3. Different personalities
Each one controls half of their body, that is, one arm and one leg. For these twins, it was very difficult to learn some of the most basic things. Such as crawling, applauding or walking because they had to coordinate the movements with the other. For example, each one has different walking styles, Brittany prefers to do it with her toe.
These sisters are able to walk, run, ride a bicycle, swim, drive together. They just have to coordinate their efforts. They have learned to develop as two totally different personalities, have learned to love each other and endure the critical glances of the people, but above all, they have learned that their history can inspire other people.
Abby and Brittany have different personalities, for example, Abby loves mathematics and sciences in general, on the contrary Brittany is much more passionate about the arts, her great passion is writing. They do not mind being Siamese twins, but there's one thing they can’t stand: when people stare at them and begin to sneak pictures at them.
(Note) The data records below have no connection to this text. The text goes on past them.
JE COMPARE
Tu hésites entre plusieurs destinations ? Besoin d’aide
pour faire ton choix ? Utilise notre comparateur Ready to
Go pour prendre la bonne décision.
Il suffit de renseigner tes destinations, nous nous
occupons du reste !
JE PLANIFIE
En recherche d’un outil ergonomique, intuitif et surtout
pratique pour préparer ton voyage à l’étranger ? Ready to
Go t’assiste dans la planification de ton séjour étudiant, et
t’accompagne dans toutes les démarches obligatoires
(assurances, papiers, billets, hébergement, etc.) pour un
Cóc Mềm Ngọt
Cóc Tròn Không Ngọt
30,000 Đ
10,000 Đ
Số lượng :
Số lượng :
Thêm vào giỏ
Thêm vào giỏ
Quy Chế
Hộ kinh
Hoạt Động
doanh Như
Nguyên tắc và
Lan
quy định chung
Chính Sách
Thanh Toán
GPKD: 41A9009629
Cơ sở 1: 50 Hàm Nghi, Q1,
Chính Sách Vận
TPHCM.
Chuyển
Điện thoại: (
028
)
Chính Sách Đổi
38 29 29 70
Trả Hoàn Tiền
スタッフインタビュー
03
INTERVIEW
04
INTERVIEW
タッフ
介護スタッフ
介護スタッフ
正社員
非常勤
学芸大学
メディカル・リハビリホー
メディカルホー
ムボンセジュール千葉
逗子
They have different personalities, with which they decided to transmit it through their clothes. They have a seamstress who makes them different garments to accentuate their individuality. The twins told Discovery Channel that they hope to get married someday and have children.
The radio station "XM" has opened the debate to reveal that one of the two Siamese is already committed, although for the time being no more details have been released. Despite sharing organs from the stomach, they are very different and maintain a certain independence, although on the Internet they have already reflected the different points of view about the options of a full married life.
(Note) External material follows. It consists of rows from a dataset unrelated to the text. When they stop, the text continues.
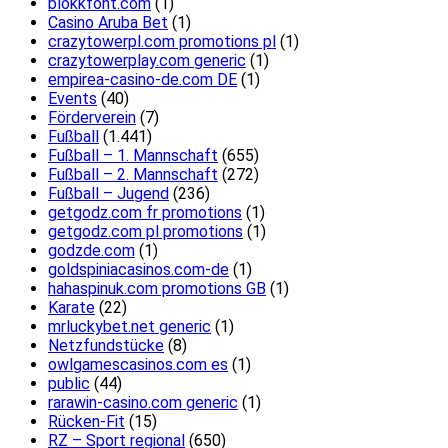
blokkfont.com
(1)
Casino Aruba Bet
(1)
crazytowerpl.com promotions pl
(1)
crazytowerplay.com generic
(1)
empirea-casino-de.com DE
(1)
Events
(40)
Förderverein
(7)
Fußball
(1.441)
Fußball – 1. Mannschaft
(655)
Fußball – 2. Mannschaft
(272)
Fußball – Jugend
(236)
getgodz.com fr promotions
(1)
getgodz.com pl promotions
(1)
godzde.com
(1)
goldspiniacasinos.com-de
(1)
hahaspinuk.com promotions GB
(1)
Karate
(22)
mrluckybet.net generic
(1)
Netzfundstücke
(8)
owlgamescasinos.com es
(1)
public
(44)
rarawin-casino.com generic
(1)
Rücken-Fit
(15)
RZ – Sport regional
(650)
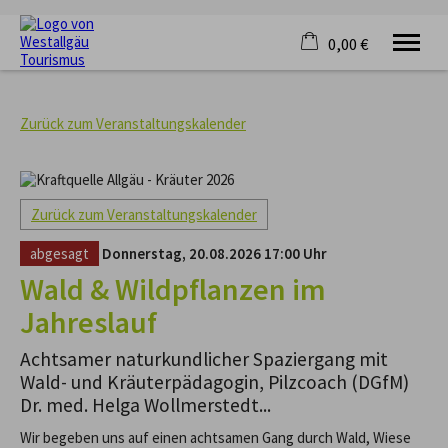
0,00 €
×
KRAFTQUELLE
Warenkorb ist leer
RADFAHREN
Zurück zum Veranstaltungskalender
WANDERN
FERIENORTE
UNTERKÜNFTE
Zurück zum Veranstaltungskalender
VERANSTALTUNGEN
SERVICE
abgesagt
Donnerstag, 20.08.2026 17:00 Uhr
Wald & Wildpflanzen im
Jahreslauf
Achtsamer naturkundlicher Spaziergang mit
Wald- und Kräuterpädagogin, Pilzcoach (DGfM)
Dr. med. Helga Wollmerstedt...
Wir begeben uns auf einen achtsamen Gang durch Wald, Wiese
The truth is that they have been able to read comments of all kinds on the networks, many of them in bad taste. Each one handles a side of their body and they write with their own hand, besides being able to walk and practice sports such as volleyball or basketball. But "share" husband in such peculiar circumstances is another thing very different.
1. They are teachers
As for the studies, although it is true that when they were small, each had their job aspirations when they reached youth, both Abby and Britty ended up getting excited about teaching and both graduated from Bethel University as primary teachers with specialization in mathematics. And not only that, the Hensel sisters just got their first job as teachers from a group of fifth-year students.
With their work as teachers, they have become an example for children, not only in the academic aspect but also in their attitude towards life and in overcoming any challenge. "I don’t think there's anything they cannot achieve if they really want to do it," says Paul Good, director of the school where the Siamese work. "Offering that to children, especially those who are struggling, is very special, it is learning from an example of life," he concluded.
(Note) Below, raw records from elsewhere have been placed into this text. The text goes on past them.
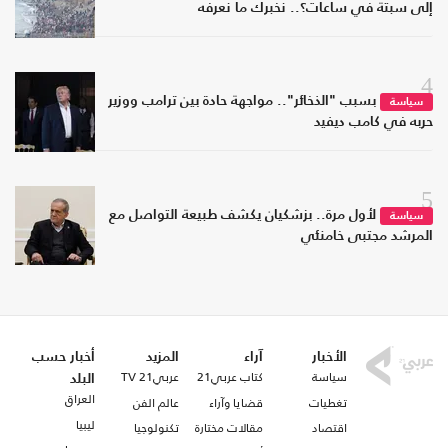
إلى سبتة في ساعات؟.. نخبرك ما نعرفه
4
بسبب "الذخائر".. مواجهة حادة بين ترامب ووزير
سياسة
حربه في كامب ديفيد
5
لأول مرة.. بزشكيان يكشف طبيعة التواصل مع
سياسة
المرشد مجتبى خامنئي
الأخبار
آراء
المزيد
أخبار حسب
سياسة
كتاب عربي21
عربي21 TV
البلد
العراق
تغطيات
قضايا وآراء
عالم الفن
ليبيا
اقتصاد
مقالات مختارة
تكنولوجيا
Siamese twins are children who have not come to separate completely in the womb. The union occurs, due to a problem in the development of the cells of monozygotic embryos. The division of the cells occurs later, in the case of the Siamese than in the case of the twins, and the more time passes, the more organs will be shared. It is not a genetic defect, but a mutation during the development of the embryo.
Cases of Siamese twins occur in one of every 200,000 births, although half are thought to be dead, and their survival rate ranges from five to 25 percent. For the most part, cases are registered belong to the female gender. In which there is no doubt, is that the case of these twins is an act of survival and overcoming.